2. Subject with any of the following laboratory abnormalities at SC1D1:

1. Neutrophils < 1 x 10^9/L

2. White blood count (WBC) > 100 x 10^9/L

3. Platelets < 50 x 10^9/L or > 1000 x 10^9/L

4. Peripheral blood myeloblasts > 5%.

5. Estimated glomerular filtration rate < 40 mL/min/1.73 m^2 (via the 4-variable
modification of diet in renal disease [MDRD] formula)

6. Aspartate aminotransferase (AST) or alanine transaminase (ALT) > 3.0 x upper
limit of normal (ULN)

7. Direct bilirubin ≥ 2 x ULN (higher levels are acceptable if these can be
attributed to active red blood cell precursor destruction within the bone marrow
(ie, ineffective erythropoiesis))

3. Subject with diastolic blood pressure ≥ 90 mmHg or systolic blood pressure ≥ 140 mmHg
before SC1D1 despite appropriate treatment.

4. Subject with prior malignancy other than the disease under study unless the subject
has not required treatment for the malignancy for at least 3 years prior to
enrollment.

However, subject with the following history/concurrent conditions is allowed:

1. Basal or squamous cell carcinoma of the skin

2. Carcinoma in situ of the cervix

3. Carcinoma in situ of the breast

4. Incidental histologic finding of prostate cancer (T1a or T1b using the tumor,
nodes, metastasis [TNM] clinical staging system)

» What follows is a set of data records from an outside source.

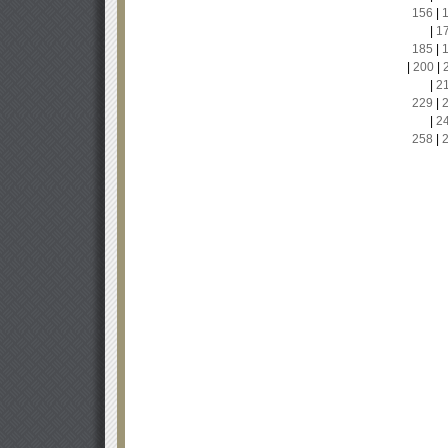
156
|
|
1
185
|
|
200
|
|
2
229
|
|
2
258
|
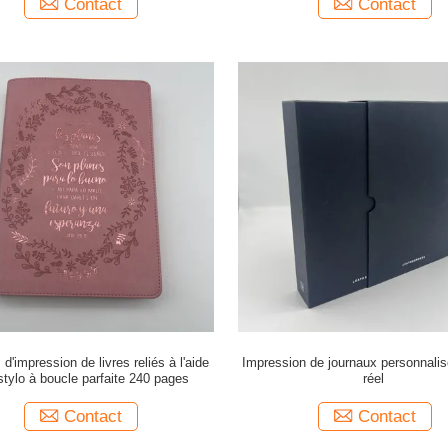
Contact
Contact
d'impression de livres reliés à l'aide
Impression de journaux personnalis
stylo à boucle parfaite 240 pages
réel
Contact
Contact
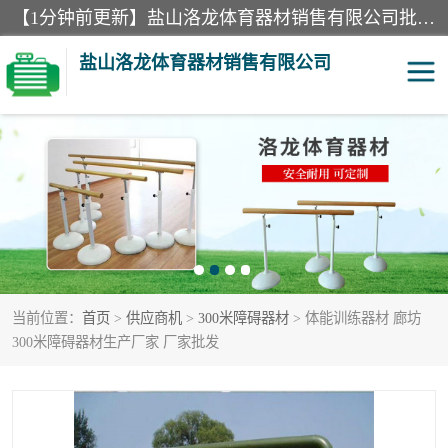
【1分钟前更新】盐山洛龙体育器材销售有限公司批量供应：300米障碍器材、400米障碍器材、部队训练器材、双杠、体操垫、舞蹈把杆等产品。盐山洛龙体育器材销售有限公司经过多年的发展，集研发，生产，销售，售后服务为一体. 奉行“质量，信誉，服务”的宗旨，以开拓创新的精神和真诚守信的态度积极进取。
盐山洛龙体育器材销售有限公司
单双杠
舞蹈把杆
400米障碍器材
体操垫
300米障碍器材
攀爬架
当前位置：
首页
>
供应商机
>
300米障碍器材
> 体能训练器材 廊坊
塑胶跑道
400米障碍器材1
300米障碍器材生产厂家 厂家批发
警犬训练器材
心理行为训练器材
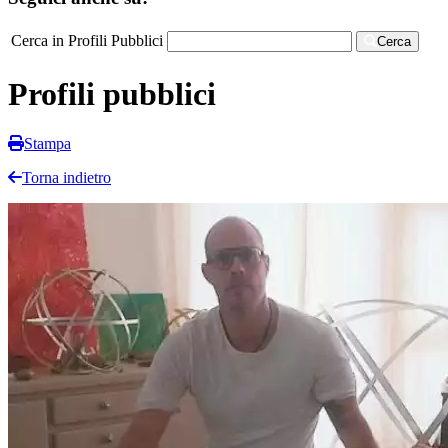
Cerca in Profili Pubblici
Cerca
Profili pubblici
Stampa
Torna indietro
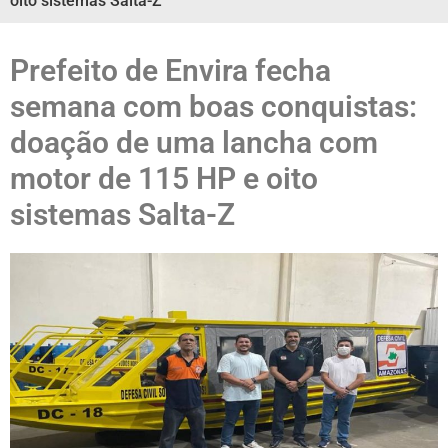
oito sistemas Salta-Z
Prefeito de Envira fecha
semana com boas conquistas:
doação de uma lancha com
motor de 115 HP e oito
sistemas Salta-Z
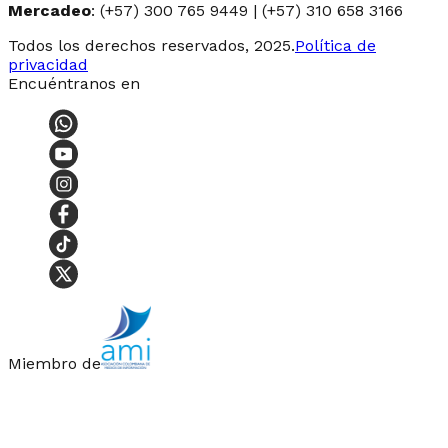
Mercadeo
: (+57) 300 765 9449 | (+57) 310 658 3166
Todos los derechos reservados, 2025.
Política de
privacidad
Encuéntranos en
Miembro de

5. Subject with stroke, deep venous thrombosis, pulmonary or arterial embolism within 6
months immediately up to SC1D1.

6. Subject with major surgery within 2 months up to the enrollment date. Subject must
have completely recovered from any previous surgery immediately up to the enrollment
date.

7. Subject with inadequately controlled heart disease and/or have a known left
ventricular ejection fraction < 35%.

8. Subject with uncontrolled systemic fungal, bacterial, or viral infection (defined as
ongoing signs/symptoms related to the infection without improvement despite
appropriate antibiotics, antiviral therapy, and/or other treatment).

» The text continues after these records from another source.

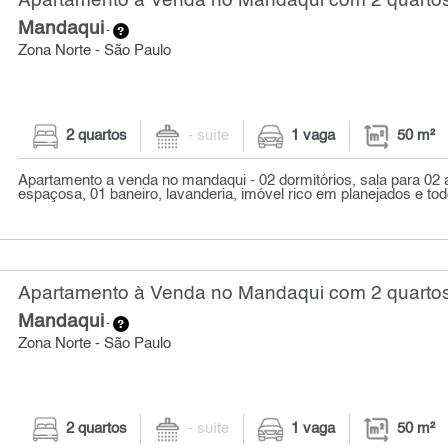
Apartamento à Venda no Mandaqui com 2 quartos
Mandaqui
-
Zona Norte - São Paulo
2 quartos
- suíte
1 vaga
50 m²
Apartamento a venda no mandaqui - 02 dormitórios, sala para 02
espaçosa, 01 baneiro, lavanderia, imóvel rico em planejados e todo
Apartamento à Venda no Mandaqui com 2 quartos
Mandaqui
-
Zona Norte - São Paulo
2 quartos
- suíte
1 vaga
50 m²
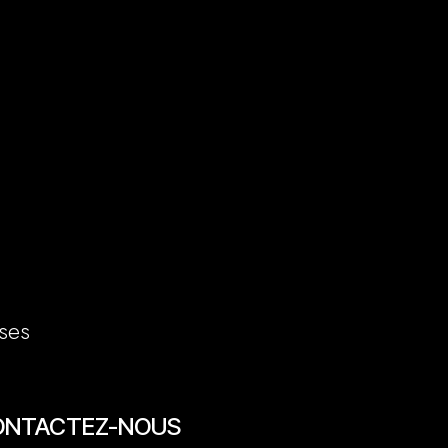
ses
ONTACTEZ-NOUS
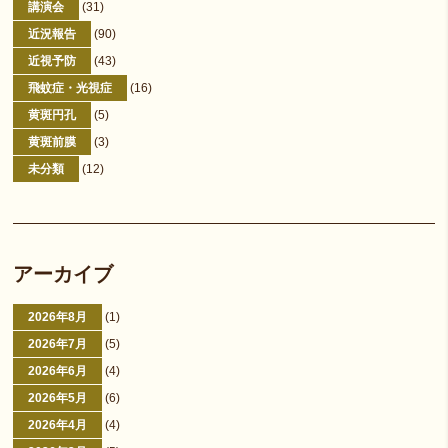
講演会
(31)
近況報告
(90)
近視予防
(43)
飛蚊症・光視症
(16)
黄斑円孔
(5)
黄斑前膜
(3)
未分類
(12)
アーカイブ
2026年8月
(1)
2026年7月
(5)
2026年6月
(4)
2026年5月
(6)
2026年4月
(4)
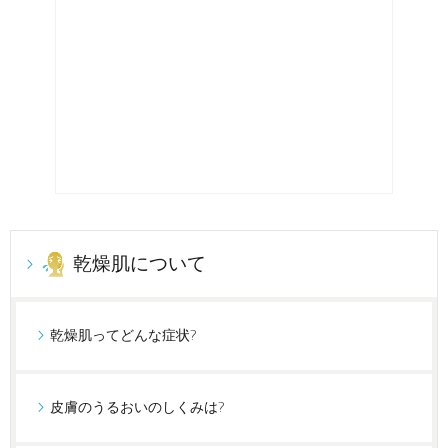
乾燥肌について
乾燥肌ってどんな症状?
皮膚のうるおいのしくみは?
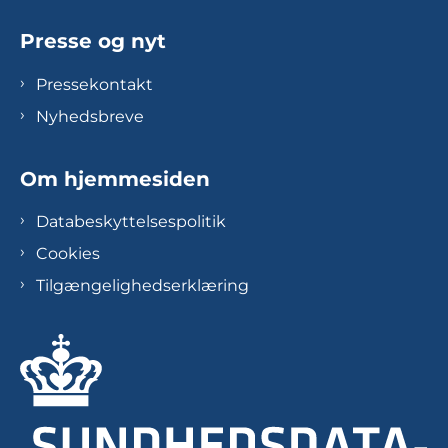
Presse og nyt
Pressekontakt
Nyhedsbreve
Om hjemmesiden
Databeskyttelsespolitik
Cookies
Tilgængelighedserklæring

9. Subject with prior therapy of luspatercept or sotatercept.

10. Subject with history of severe allergic or anaphylactic reactions or hypersensitivity
to recombinant proteins or excipients in the investigational products (see
luspatercept IB).

11. Subject with a major bleeding event (defined as symptomatic bleeding in a critical
area or organ and/or bleeding causing a decrease in Hgb of ≥ 2 g/dL or leading to
transfusion of

≥ 2 units of packed red cells) in the last 6 months prior to enrollment.

12. Subject use of erythropoietin-stimulating agents (ESA) ≤ 56 days prior to SC1D1.